Headaches are common. They can range from mild to simply annoying to severe and debilitating. Many people call all moderate to severe headaches “migraines,” but these are, in fact, the least common headaches.

More often the head pain people describe are either tension headaches or sinus headaches. Cluster headaches, chronic daily headaches, or medication induced headaches are less common, but also need to be considered.

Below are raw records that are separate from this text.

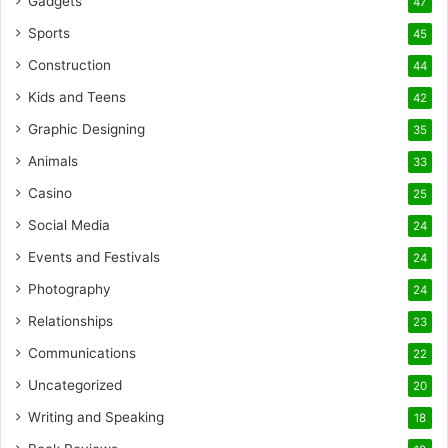
Gadgets
47
Sports
45
Construction
44
Kids and Teens
42
Graphic Designing
35
Animals
33
Casino
25
Social Media
24
Events and Festivals
24
Photography
24
Relationships
23
Communications
22
Uncategorized
20
Writing and Speaking
18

It is important to distinguish between these different types of headaches, because each has different causes and requires specific treatment.

Tension headaches cause a dull aching pain spreading over the entire head, sometimes worse in the back of the head, where they can radiate into the back of the neck, to the shoulders, and the forehead. Patients sometimes describe the sensation of a tight band around their head, and the areas of worst pain can be very sensitive to touch or pressure. Because muscle relaxants sometimes help, muscle tension and spasms are often blamed for these headaches, but many clinicians feel that it is STRESS which causes increased pain sensitivity and triggers these headaches. 

The best approach to managing these headaches is therefore trying to identify the stress trigger and learn to diminish its intensity. This could be done with relaxation techniques, biofeedback training, counseling, and other stress management techniques (see below). 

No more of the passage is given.